### INPUT
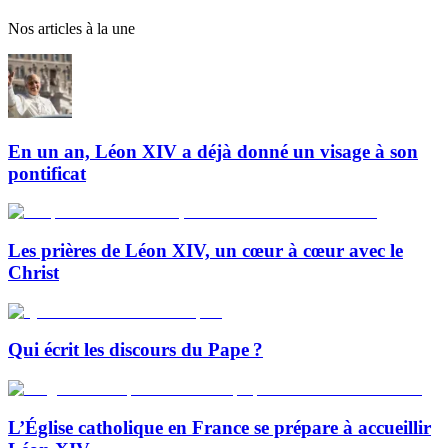
Nos articles à la une
En un an, Léon XIV a déjà donné un visage à son
pontificat
Les prières de Léon XIV, un cœur à cœur avec le
Christ
Qui écrit les discours du Pape ?
L’Église catholique en France se prépare à accueillir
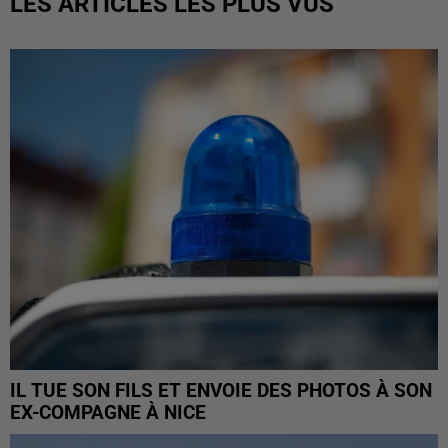
LES ARTICLES LES PLUS VUS
IL TUE SON FILS ET ENVOIE DES PHOTOS À SON
EX-COMPAGNE À NICE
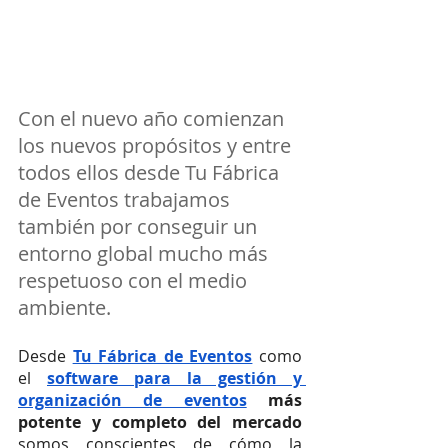
Con el nuevo año comienzan 
los nuevos propósitos y entre 
todos ellos desde Tu Fábrica 
de Eventos trabajamos 
también por conseguir un 
entorno global mucho más 
respetuoso con el medio 
ambiente. 
Desde 
Tu Fábrica de Eventos
 como 
el 
software para la gestión y 
organización de eventos
 más 
potente y completo del mercado
somos conscientes de cómo la 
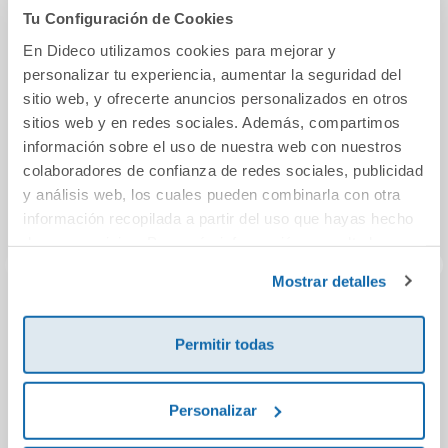
También podría gustarte...
Tu Configuración de Cookies
En Dideco utilizamos cookies para mejorar y
personalizar tu experiencia, aumentar la seguridad del
sitio web, y ofrecerte anuncios personalizados en otros
sitios web y en redes sociales. Además, compartimos
información sobre el uso de nuestra web con nuestros
colaboradores de confianza de redes sociales, publicidad
y análisis web, los cuales pueden combinarla con otra
información recopilada a partir del uso que hayas hecho
de sus servicios. Para más información consulta la
Política de Cookies
y la
Política de Privacidad
.
Mostrar detalles
Romeo y Julieta
¿Dónde está el
El 
niño que yo fui?
Permitir todas
11,95€
9,00€
Personalizar
Comprar
Comprar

### TASK TO CARRY OUT
Using the listing above, work out how many lines contain the string "Fábrica" and return only that number.

### TASK SOLUTION
2